I am supposed to be transitioning to using Linux for work, starting with Ubuntu. I was told that when I have a laptop with Linux I should not move it while it is operating before I make sure disc protection is enabled in Linux. Is this true? This is scary. Can I damage my disc so easily?

4
  • 7
    Who told you that? A MS sales person? ;)
    – Kim
    Commented Aug 27, 2009 at 22:34
  • A developer who moved to Linux 3 years ago and seems to be quite happy with it.
    – Ram Rachum
    Commented Aug 27, 2009 at 22:42
  • Have fun with Linux!
    – J. Polfer
    Commented Aug 27, 2009 at 22:52
  • @Kim - this is pretty far fetched, even for a MS sales person :)
    – Rook
    Commented Aug 27, 2009 at 22:54

6 Answers 6

10

Most harddrives are designed, from the factory, to handle a fall from a certain height and still survive without data loss (shock resistance). This is usually specified on the hard drive's sticky label. Not sure how many Gs this is, but I would guess they should be able to survive a 2-3 foot fall onto carpet, say from a coffee table. (If anyone knows better about this, like say from a purchasing group, please comment on this and I'll add the info to my answer). Falls from say a boardroom table, I suspect, would really start to push it. Of course, there are no guarantees here. But most hard-drives are designed to take a bit of a beating.

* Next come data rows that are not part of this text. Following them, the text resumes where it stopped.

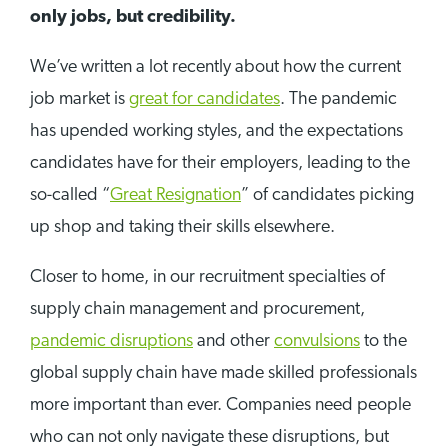
only jobs, but credibility.
We’ve written a lot recently about how the current
job market is
great for candidates
. The pandemic
has upended working styles, and the expectations
candidates have for their employers, leading to the
so-called “
Great Resignation
” of candidates picking
up shop and taking their skills elsewhere.
Closer to home, in our recruitment specialties of
supply chain management and procurement,
pandemic disruptions
and other
convulsions
to the
global supply chain have made skilled professionals
more important than ever. Companies need people
who can not only navigate these disruptions, but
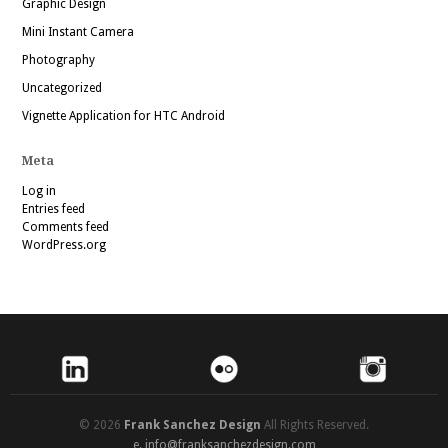
Graphic Design
Mini Instant Camera
Photography
Uncategorized
Vignette Application for HTC Android
Meta
Log in
Entries feed
Comments feed
WordPress.org
© 2026
Frank Sanchez Design
All Rights Reserved.
e.
info@franksanchezdesign.com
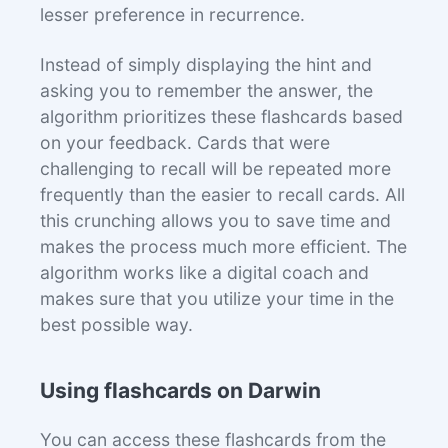
lesser preference in recurrence.
Instead of simply displaying the hint and
asking you to remember the answer, the
algorithm prioritizes these flashcards based
on your feedback. Cards that were
challenging to recall will be repeated more
frequently than the easier to recall cards. All
this crunching allows you to save time and
makes the process much more efficient. The
algorithm works like a digital coach and
makes sure that you utilize your time in the
best possible way.
Using flashcards on Darwin
You can access these flashcards from the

When on, however, a drive's ability to survive a fall drops significantly. Some laptops (notably ThinkPads) include accelerometers that can detect if your laptop is tipping or being jostled, and will turn off the drive if the software that governs that behavior is loaded, with the goal of improving data integrity. I'm certain you can get an app for Ubuntu to do this too. Mainly the turn-off feature is useful when using your laptop in a bumpy environment, say on a bus or train, or in the back of an automobile, to limit the possibility of a head crash occuring. No amount of software can prevent physical damage to your disk from a major fall, though. If your'e going to be moving your laptop around a lot, it's definitely something you'll want to have active.

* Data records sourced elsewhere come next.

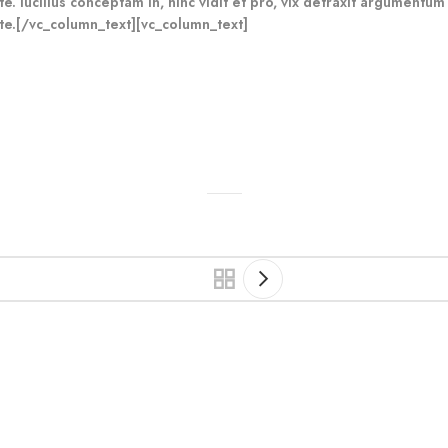
e. lucilius conceptam in, hinc vidit et pro, vix detraxit argumentum
te.[/vc_column_text][vc_column_text]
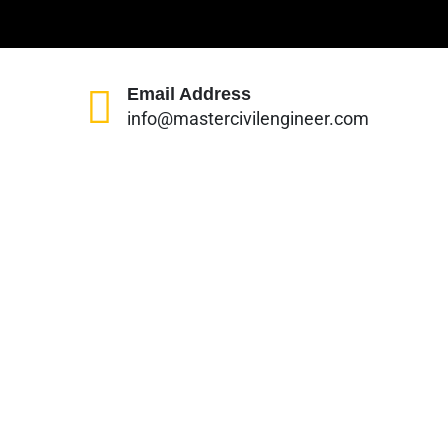
Email Address
info@mastercivilengineer.com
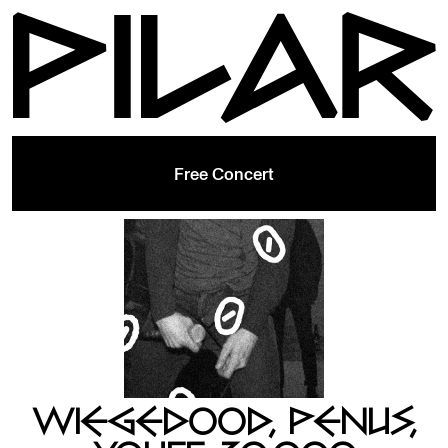
Free Concert
WIEGEDOOD, PENUS,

As always - just be careful, don't let your kids attack your laptop, and try to limit the drops it makes to the floor as much as possible. If you ride the bus/train/carpool and use your laptop during those rides, I'd try to get a jostle-detection tool on your laptop, assuming it has the appropriate hardware. It's not the end of the world if it doesn't, though, as many other posters have noted.

5

I should not move it while it is operating

This is a gross overstatement. My laptop does not have a free-fall sensor, and I move it all the time while it is operating. It would be bad for it to fall from any significant height, but "moving" is not a problem.

3

I believe "disk protection" (as in, if it detects a sudden drop, it disengages the read/write head to save the drive) is entirely hardware based. In any case, we got along fine for years without "disk protection", so just don't drop the thing and everything will be fine anyway.

2

replace the platter HDD with a Solid State Disk and bid farewell to fears of endangering the 'Laptop's HD' :)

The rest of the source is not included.